### WORK ORDER
Work out how many lines of the records hold the string "pensées", and reply with that number alone.
══ RECORDS SUPPLIED ══
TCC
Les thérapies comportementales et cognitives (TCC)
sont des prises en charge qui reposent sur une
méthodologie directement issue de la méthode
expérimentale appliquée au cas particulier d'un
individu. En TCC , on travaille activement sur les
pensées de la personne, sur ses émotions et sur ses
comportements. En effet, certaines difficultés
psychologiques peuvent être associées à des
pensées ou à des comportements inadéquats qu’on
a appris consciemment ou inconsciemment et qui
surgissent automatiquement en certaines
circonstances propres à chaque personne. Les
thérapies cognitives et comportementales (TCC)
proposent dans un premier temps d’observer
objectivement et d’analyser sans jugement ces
═══
══ RECORDS SUPPLIED ══
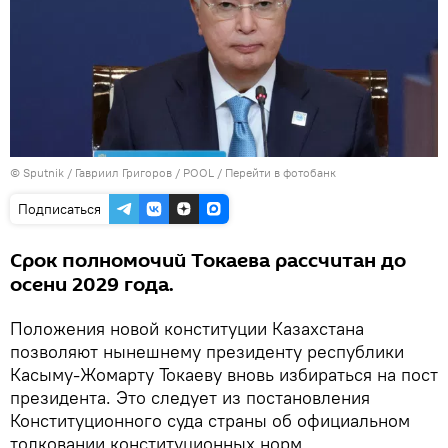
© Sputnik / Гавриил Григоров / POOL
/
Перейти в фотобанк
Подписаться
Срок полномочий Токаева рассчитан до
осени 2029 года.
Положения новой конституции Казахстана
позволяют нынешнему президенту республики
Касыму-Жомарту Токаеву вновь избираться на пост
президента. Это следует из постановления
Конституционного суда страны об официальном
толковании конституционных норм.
═══
### RESPONSE AREA
2